So mighty Ballinger computes the new sales price for the next batch of widgets—and with great guile sells the whole production to itself.

And, in the terribly important and significant annual report, the total unit costs of each of several hundred different products, multiplied by the total in each order, must, of course, exactly match the total operating expense of the Hillton Metal Products Division of the Ballinger Corporation.

And there is, of course, one other little function above and beyond merely keeping track. That is, by report and memorandum, call attention, in a severe and acerbic way, to those areas where costs are climbing too rapidly, and those areas where it would appear that a saving might be effected—without alienating entirely the devoted gentlemen in Production, Purchasing, Engineering, Design, Maintenance, Labor
Relations, Inspection, Stock Control, Storage and Shipment.

Watchdog all potential leaks because, should in the next reporting period an identical widget cost $1.4338, that is a serious matter. It is a 3% jump in the cost of making widgets in a reporting period when overall production costs advanced a mere .07%.

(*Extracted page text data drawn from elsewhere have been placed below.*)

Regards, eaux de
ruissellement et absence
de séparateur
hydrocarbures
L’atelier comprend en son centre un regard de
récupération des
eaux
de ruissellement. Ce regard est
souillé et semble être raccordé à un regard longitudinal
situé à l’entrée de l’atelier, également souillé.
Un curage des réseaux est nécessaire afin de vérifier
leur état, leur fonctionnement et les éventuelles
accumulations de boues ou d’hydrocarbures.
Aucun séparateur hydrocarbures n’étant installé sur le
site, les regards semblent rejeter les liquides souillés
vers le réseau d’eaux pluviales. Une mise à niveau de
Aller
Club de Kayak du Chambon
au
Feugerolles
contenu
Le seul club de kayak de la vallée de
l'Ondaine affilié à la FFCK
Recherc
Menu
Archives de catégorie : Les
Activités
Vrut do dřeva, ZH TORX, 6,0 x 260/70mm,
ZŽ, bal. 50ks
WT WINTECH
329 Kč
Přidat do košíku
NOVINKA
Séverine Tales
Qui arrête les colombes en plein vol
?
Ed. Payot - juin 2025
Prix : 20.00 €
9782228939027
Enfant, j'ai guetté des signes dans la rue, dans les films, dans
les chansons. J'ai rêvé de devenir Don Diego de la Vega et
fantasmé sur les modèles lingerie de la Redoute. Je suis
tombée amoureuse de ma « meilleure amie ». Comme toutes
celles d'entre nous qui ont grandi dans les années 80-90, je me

And what makes a widget stand out like a sore thumb? Too much scrap or too many rejections? Clamp down on Production or Inspection. Someone must explain. Ah ha! Now we have it! Stock Control goofed. Submitted an incorrect report on the present level of Compacted Gezundamite in stock, and so to avoid an interruption of production, Purchasing had some flown in by air express, and the widget order was debited with the expense involved, thus raising the unit cost by 3%. Appended hereto is the buff copy of the report from Stock Control explaining the situation and what steps have been taken to prevent a recurrence in the future. A new reorder level has been set. There is every expectation that on the widget order now in process of production, the unit cost will drop to the approximate level reported on May 8th to your office, covering the April reporting period. Signed, Carl A. Garrett.

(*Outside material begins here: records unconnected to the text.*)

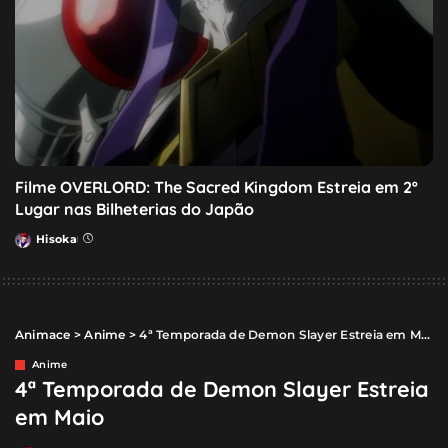
Filme OVERLORD: The Sacred Kingdom Estreia em 2º
Lugar nas Bilheterias do Japão
Hisoka
Posted
by
Animace
>
Anime
>
4ª Temporada de Demon Slayer Estreia em Maio
Anime
4ª Temporada de Demon Slayer Estreia
em Maio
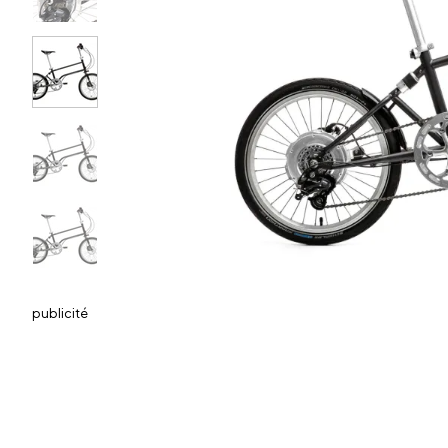
publicité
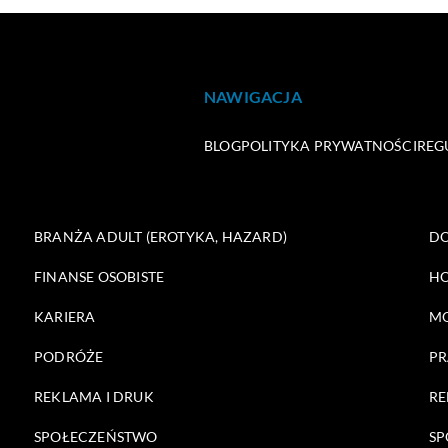
NAWIGACJA
BLOG
POLITYKA PRYWATNOŚCI
REG
BRANŻA ADULT (EROTYKA, HAZARD)
DO
FINANSE OSOBISTE
HO
KARIERA
M
PODRÓŻE
PR
REKLAMA I DRUK
RE
SPOŁECZEŃSTWO
SP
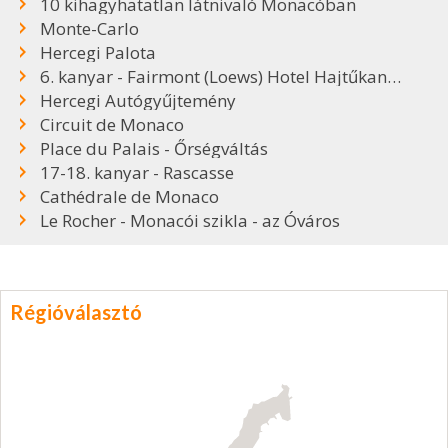
10 kihagyhatatlan látnivaló Monacóban
Monte-Carlo
Hercegi Palota
6. kanyar - Fairmont (Loews) Hotel Hajtűkanyar
Hercegi Autógyűjtemény
Circuit de Monaco
Place du Palais - Őrségváltás
17-18. kanyar - Rascasse
Cathédrale de Monaco
Le Rocher - Monacói szikla - az Óváros
Régióválasztó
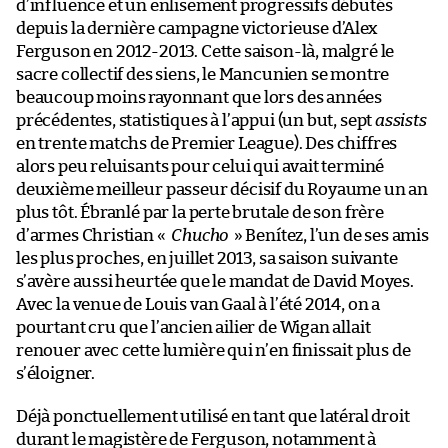
d’influence et un enlisement progressifs débutés
depuis la dernière campagne victorieuse d’Alex
Ferguson en 2012-2013. Cette saison-là, malgré le
sacre collectif des siens, le Mancunien se montre
beaucoup moins rayonnant que lors des années
précédentes, statistiques à l’appui (un but, sept
assists
en trente matchs de Premier League). Des chiffres
alors peu reluisants pour celui qui avait terminé
deuxième meilleur passeur décisif du Royaume un an
plus tôt. Ébranlé par la perte brutale de son frère
d’armes Christian «
Chucho
» Benítez, l’un de ses amis
les plus proches, en juillet 2013, sa saison suivante
s’avère aussi heurtée que le mandat de David Moyes.
Avec la venue de Louis van Gaal à l’été 2014, on a
pourtant cru que l’ancien ailier de Wigan allait
renouer avec cette lumière qui n’en finissait plus de
s’éloigner.
Déjà ponctuellement utilisé en tant que latéral droit
durant le magistère de Ferguson, notamment à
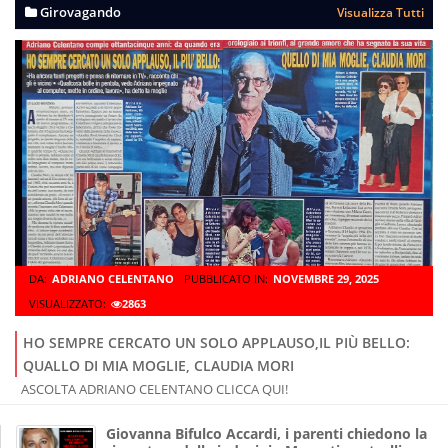
Girovagando
Visualizza Tutti
DA:
ADRIANO CELENTANO
PUBBLICATO IN:
NOVEMBRE 29, 2025
VISUALIZZATO:
2863
HO SEMPRE CERCATO UN SOLO APPLAUSO,IL PIÙ BELLO:
QUALLO DI MIA MOGLIE, CLAUDIA MORI
ASCOLTA ADRIANO CELENTANO CLICCA QUI!
Giovanna Bifulco Accardi, i parenti chiedono la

A staff of fifteen, twelve of them female. Fifteen hundred square feet of working area for clerical personnel, eleven hundred square feet for files and electric accounting equipment, four hundred square feet for male staff assistants. One hundred and sixty-eight square feet for Carl Garrett, assistant to the plant manager in charge of factory cost accounting. An office twelve by fourteen. Name in dark red on the blond face of the flush door with the spun aluminum doorknob. Two casement windows through which can be seen, beyond the parking lot and the gritty old shoulder of the Pike Wire and Cable Company, the white span of the new bridge three miles away, and a glint of river, and the summer smog over the city beyond.

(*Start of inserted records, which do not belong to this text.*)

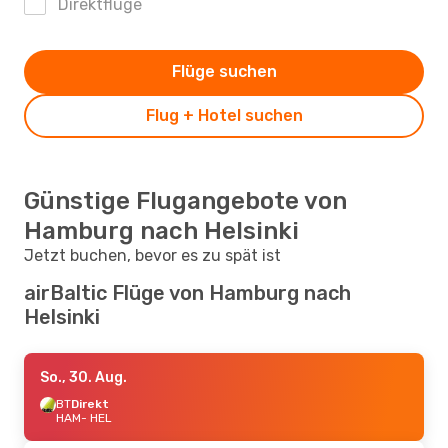
Direktflüge
Flüge suchen
Flug + Hotel suchen
Günstige Flugangebote von
Hamburg nach Helsinki
Jetzt buchen, bevor es zu spät ist
airBaltic Flüge von Hamburg nach
Helsinki
So., 30. Aug.
BT
Direkt
HAM
- HEL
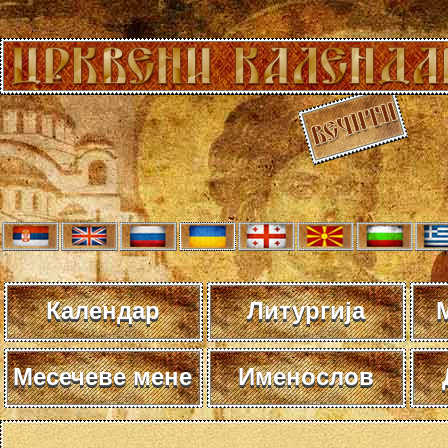
Календар
Литургија
Месечеве мене
Именослов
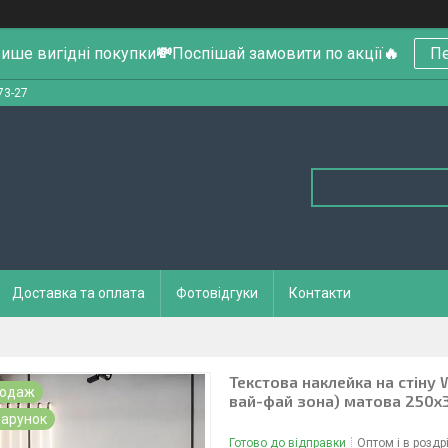
ише вигідні покупки
💸
Поспішай замовити по акції
🔥
Пе
73-27
Доставка та оплата
Фотовідгуки
Контакти
Текстова наклейка на стіну 
родаж
вай-фай зона) матова 250х
арунок
Готово до відправки
Оптом і в роздр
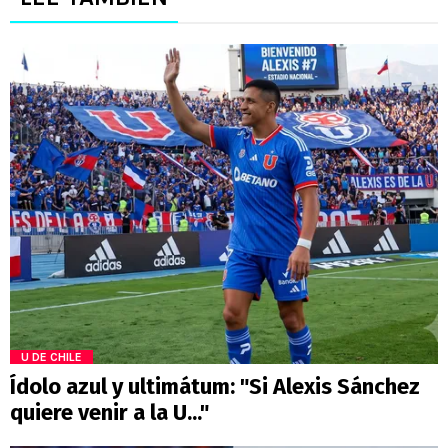
U DE CHILE
Ídolo azul y ultimátum: "Si Alexis Sánchez
quiere venir a la U..."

One standard sepia photomural of an aerial view of the plant. One air-conditioning grid in a high corner, humming almost inaudibly. Plywood paneling in pale birch. Wall-to-wall carpeting in a tufted blue-green. One gray steel executive desk with dark blue linoleum top. One stubby gray desk lamp, shaped like a toadstool. One heavy chair with arms, behind the desk, upholstered in gray plastic. Two other comfortable chairs. One straight chair. One machine for dictation,
standing against the wall behind the cattycorner desk, standing waiting on slender legs. On the side of the desk, a gray phone hanging. On the desk a dark gray intercom, a double pen set, a ceramic pot containing a half dozen needle-pointed yellow pencils, Venus No. 3, points upward, an in-basket and an out-basket, a memo pad, a framed snapshot of Joan with the kids, a large glass and leather ash tray with a grid of brass wire across the top.

Seated at the desk, the chief of section, in gray dacron, button-down collar, green tie with small black figure. He has swiveled his chair a quarter turn so that he looks rather blankly at a bank of gray filing cabinets against the far wall. The door to the corridor is closed. A financial report is open on his desk. He has a yellow pencil in his hand and he is gently stroking the rim of his right ear with the eraser end.

Enter through the open door at his left, Mrs. Brisbie, his secretary. Garrett is Captain of the command. Finch, Goldlaw and Sherban are his junior officers. Mrs. Brisbie is his master sergeant, a tall woman in her thirties with black hair, a cold, pale and elegant Italianesque face, a long white neck, thin legs and tiny and delicate ankles. But between the neck and the legs, there is an astonishing and startling abundance of big round warm thrusting breasts, and a protrusion of rounded meaty buttocks. Mrs. Brisbie carries herself as though all these feminine riches are an oppressive burden, an affliction she did not ask for and must endure, a grotesquerie she must continually attempt to ignore, despised burdens forever hobbling about, flaunting themselves in a continual state of bawdy insurrection. No man will make the mistake of being misled by her abundances, because there is about her the arid flavor of the voluntary spinster. She is a cold and utterly humorless and vastly efficient mechanism, which dresses itself with utmost severity and exudes a faint aroma of disinfectant. From the side her figure forms a startling and unlikely letter S, so pronounced that even though she tries to hold herself erectly, when she walks it appears that she is bent slightly forward from the waist. There is much office speculation about the unlikely fact of there ever having been a Mr. Brisbie. Some suspect that he is a myth. It is known that she lives with a maiden aunt, that she collects antique glass and crystal.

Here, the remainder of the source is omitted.